**Dataset records**
*** Block opens ***

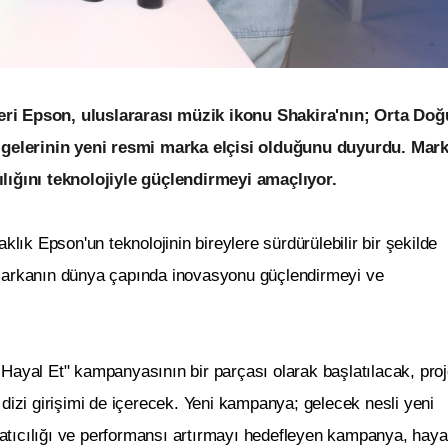
eri Epson, uluslararası müzik ikonu Shakira'nın; Orta Doğ
gelerinin yeni resmi marka elçisi olduğunu duyurdu. Mark
ılığını teknolojiyle güçlendirmeyi amaçlıyor.
klık Epson'un teknolojinin bireylere sürdürülebilir bir şekilde
iği markanın dünya çapında inovasyonu güçlendirmeyi ve
ar Hayal Et" kampanyasının bir parçası olarak başlatılacak, proj
 dizi girişimi de içerecek. Yeni kampanya; gelecek nesli yeni
atıcılığı ve performansı artırmayı hedefleyen kampanya, haya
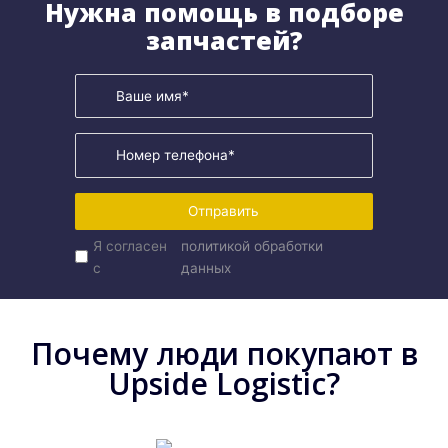
Нужна помощь в подборе
запчастей?
Отправить
Я согласен
политикой обработки
с
данных
Почему люди покупают в
Upside Logistic?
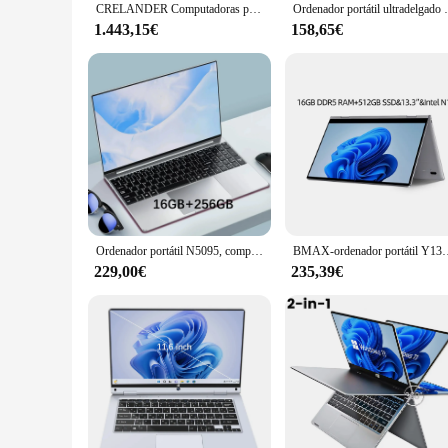
CRELANDER Computadoras portátiles de doble pantalla 16 pulgadas + 14 pulgadas de pantalla táctil Intel Core i9 10th Windows 11 computadoras portátiles de PC
Ordenador portátil ultradelgado de 14,1 pulgadas, 16GB de
1.443,15€
158,65€
Ordenador portátil N5095, computadora con 32GB de RAM, 2048GB de SSD, Intel, Windows 11 Pro, oficina, pc, juegos, Notebook, teclado desbloqueado con huella dactilar
BMAX-ordenador portátil Y13PRO de 360 °, Notebook de 13,3 pulgadas, 
229,00€
235,39€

*** Block closes ***

**Aim of the exercise**
From the line that contains "BMAX-ordenador portátil Y13PRO" through the end of the records above, print every line exactly and nothing else.

**Exercise solution**
BMAX-ordenador portátil Y13PRO de 360 °, Notebook de 13,3 pulgadas, 
229,00€
235,39€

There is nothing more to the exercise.